The investigation and ultimate indictment of six defendants by the ICC for the 2007-2008 post-election violence that killed over 1,000 people and displaced more than half a million was ambitious from the start. Unlike other cases before the court, the Kenyan investigation did not come from a Security Council resolution or from self-referral by ICC member states; instead, the Office of the Prosecutor and then-Chief Prosecutor Luis Moreno Ocampo opened the investigation acting under its own authority. The created an unprecedented situation where the ICC was investigating a member state, but not at the invitation of that state. The result was the expectation of cooperation by the Kenyan government due to their obligations under the Rome Statute, but lasting bitterness from some over the ICC interfering in Kenyan affairs.

As Mark Kersten points out, it also created a focus on both sides of the conflict rather than just state actors, or just rebel groups. So far, this two-sided focus is unique in ICC history. While arguably it is a far more appropriate approach for the court, it was also bound to create more enemies.

In an odd turn of events, the two primary accused – Kenyatta and William Ruto, who stood on opposite sides of the ethnically charged conflict – joined forces to create the Jubilee Alliance that successfully won the 2013 election, albeit by a razor-thin margin.

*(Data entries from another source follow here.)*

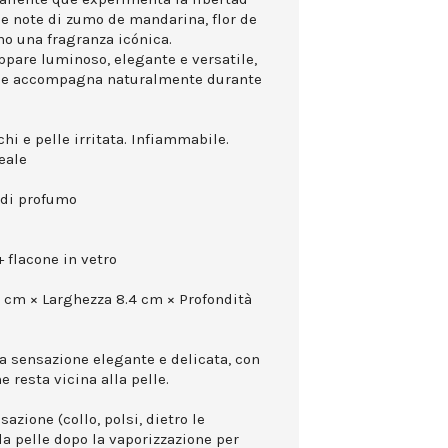
ue note di zumo de mandarina, flor de
no una fragranza icónica.
appare luminoso, elegante e versatile,
che accompagna naturalmente durante
hi e pelle irritata. Infiammabile.
eale
 di profumo
 flacone in vetro
5 cm × Larghezza 8.4 cm × Profondità
na sensazione elegante e delicata, con
 resta vicina alla pelle.
azione (collo, polsi, dietro le
la pelle dopo la vaporizzazione per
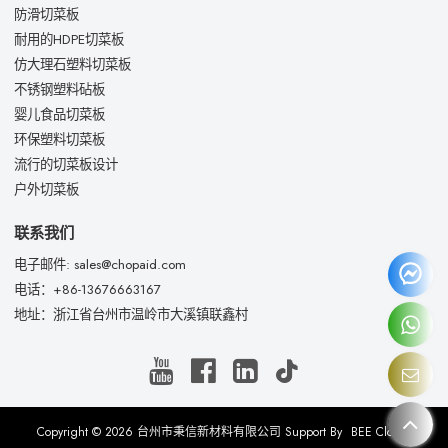
防滑切菜板
耐用的HDPE切菜板
仿大理石塑料切菜板
不锈钢塑料砧板
婴儿食品切菜板
环保塑料切菜板
流行的切菜板设计
户外切菜板
联系我们
电子邮件: sales@chopaid.com
电话：+86-13676663167
地址：浙江省台州市温岭市大溪镇联鑫村
Copyright © 2026
台州市秉信新材料有限公司
Support By
BEE Cloud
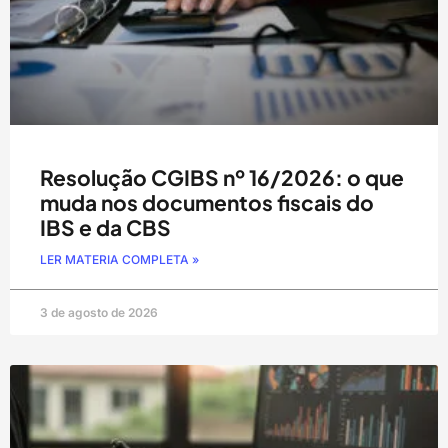
Resolução CGIBS nº 16/2026: o que
muda nos documentos fiscais do
IBS e da CBS
LER MATERIA COMPLETA »
3 de agosto de 2026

Thus, in another unprecedented development, a country democratically elected a president and vice president who both had open indictments from the ICC for crimes against humanity.

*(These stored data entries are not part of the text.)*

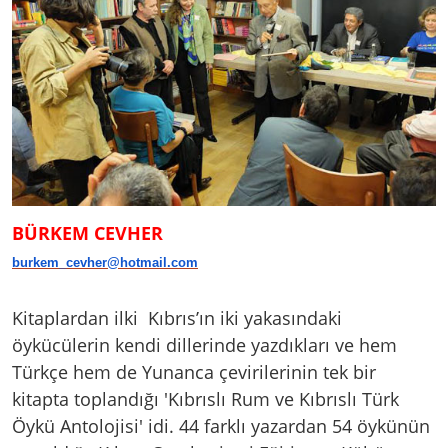
BÜRKEM CEVHER
burkem_cevher@hotmail.com
Kitaplardan ilki Kıbrıs’ın iki yakasındaki
öykücülerin kendi dillerinde yazdıkları ve hem
Türkçe hem de Yunanca çevirilerinin tek bir
kitapta toplandığı 'Kıbrıslı Rum ve Kıbrıslı Türk
Öykü Antolojisi' idi. 44 farklı yazardan 54 öykünün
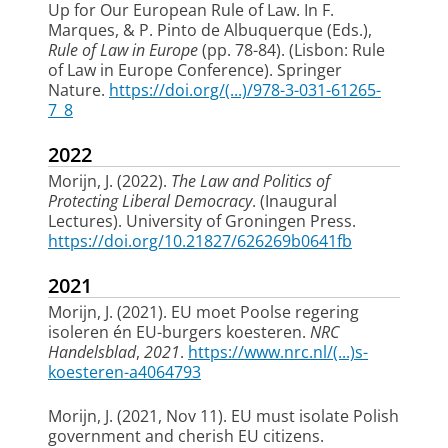
Up for Our European Rule of Law
. In F.
Marques, & P. Pinto de Albuquerque (Eds.),
Rule of Law in Europe
(pp. 78-84). (Lisbon: Rule
of Law in Europe Conference). Springer
Nature.
https://doi.org/(...)/978-3-031-61265-
7_8
2022
Morijn, J.
(2022).
The Law and Politics of
Protecting Liberal Democracy
. (Inaugural
Lectures). University of Groningen Press.
https://doi.org/10.21827/626269b0641fb
2021
Morijn, J.
(2021).
EU moet Poolse regering
isoleren én EU-burgers koesteren
.
NRC
Handelsblad
,
2021
.
https://www.nrc.nl/(...)s-
koesteren-a4064793
Morijn, J.
(2021, Nov 11).
EU must isolate Polish
government and cherish EU citizens
.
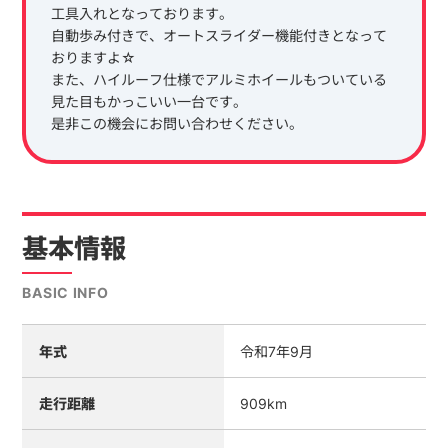
工具入れとなっております。
自動歩み付きで、オートスライダー機能付きとなって
おりますよ☆
また、ハイルーフ仕様でアルミホイールもついている
見た目もかっこいい一台です。
是非この機会にお問い合わせください。
基本情報
BASIC INFO
年式
令和7年9月
走行距離
909km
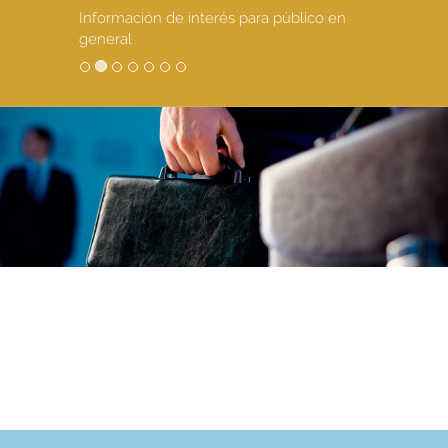
Información de interés para público en
general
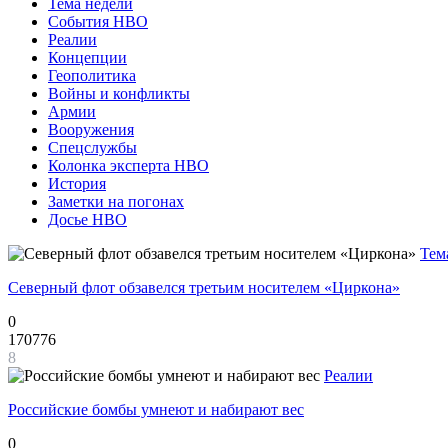
Тема недели
События НВО
Реалии
Концепции
Геополитика
Войны и конфликты
Армии
Вооружения
Спецслужбы
Колонка эксперта НВО
История
Заметки на погонах
Досье НВО
Тем
Северный флот обзавелся третьим носителем «Циркона»
0
170776
8
Реалии
Российские бомбы умнеют и набирают вес
0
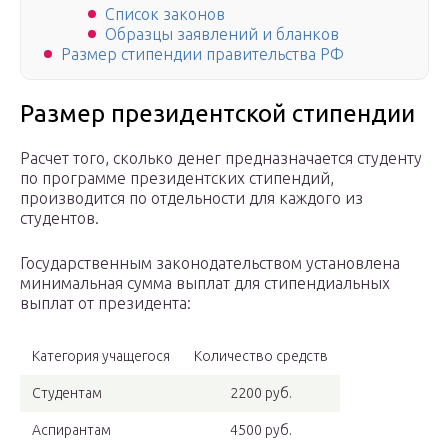
Список законов
Образцы заявлений и бланков
Размер стипендии правительства РФ
Размер президентской стипендии
Расчет того, сколько денег предназначается студенту
по программе президентских стипендий,
производится по отдельности для каждого из
студентов.
Государственным законодательством установлена
минимальная сумма выплат для стипендиальных
выплат от президента:
Категория учащегося
Количество средств
Студентам
2200 руб.
Аспирантам
4500 руб.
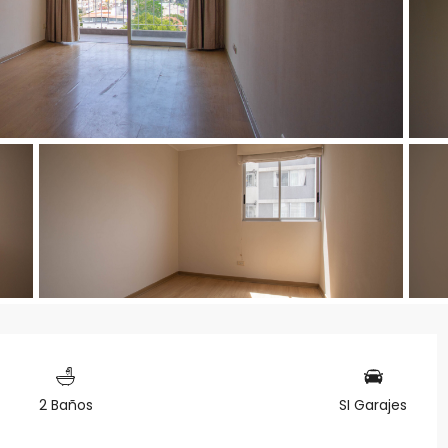
2 Baños
SI Garajes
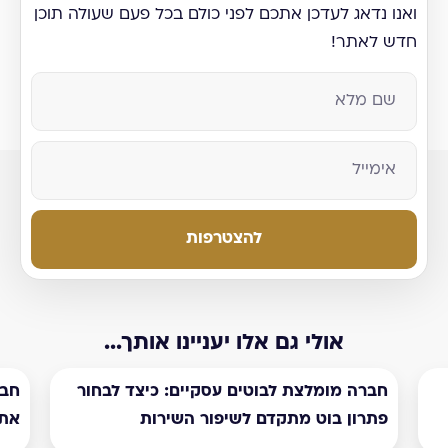
ואנו נדאג לעדכן אתכם לפני כולם בכל פעם שעולה תוכן
חדש לאתר!
להצטרפות
אולי גם אלו יעניינו אותך...
חברה מומלצת לבוטים עסקיים: כיצד לבחור
חבר
פתרון בוט מתקדם לשיפור השירות
את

A lot can be said and probably will be said by scholars and justice advocates far into the future about these unforeseen developments. But it’s clear the election of Kenyatta and Ruto to the highest offices of the state changed the power dynamic between the Kenyan government and the court. As no arrest warrants were issues, the ICC still had to rely on the cooperation of the government. But with the accused now heading that government, there was a newfound disinclination to fully cooperate as required. That failure to cooperate is what led to the withdrawing of the charges, even though they may be re-filed in further evidence is found.

But perhaps more devastating is that Kenyatta and Ruto inherited the state tools and international platform to advance their own agenda outside of the courtroom. That agenda has the ability to impact the court far outside of Kenyan cases. Beyond fiery rhetoric in the media and the crafting of a narrative that turns the ICC into a neo-colonial institution bent on oppressing Africans, one strategy of the Kenyan government has been to actually change the laws and procedures of the court which would largely get them off the hook. This is done at the ASP. Even with the dropping of charges against Kenyatta, there are several proposed amendments tabled for debate. These include exempting sitting heads of states and their deputies from prosecution while in office, excusing a defendant from the requirement of attending their own trial, and extending the principle of complementary to regional criminal courts.

While sounding benign, that last proposal is a red flag for many human rights advocates. There are no regional courts in Africa that have criminal jurisdiction even though there has been talk of creating an African criminal court or extending the jurisdiction of the current East African Court of Justice to include criminal matters. But given the poor track record of other regional courts in Africa such as the SADC Tribunal and the African Court on Human and Peoples Rights, there are fears that extending complementary to regional bodies may provide governments a way out of prosecution for the worst crimes in the world. And if one region can do it, what is to stop others?

In the end, it may be the contention and controversy generated by the competing narratives of the Kenya cases that wind up being their legacy. It will be up to the ASP to decide how to go forward and navigate this aftermath. Even if the ASP decides to go forward with any of the proposed amendments, there is a long process to actually amend the Rome Statute, with no guarantee of success. But ideas are harder to manage .The narratives Kenyatta and Ruto have spun regarding the court resonate with many and still need to be dealt with. There are also concerns that Kenyatta may have shown the way to beat an ICC indictment through politics and not by trial. These are all important issues on the minds of the state representatives and civil society actors in New York this week, as the future of the court is debated and voted upon.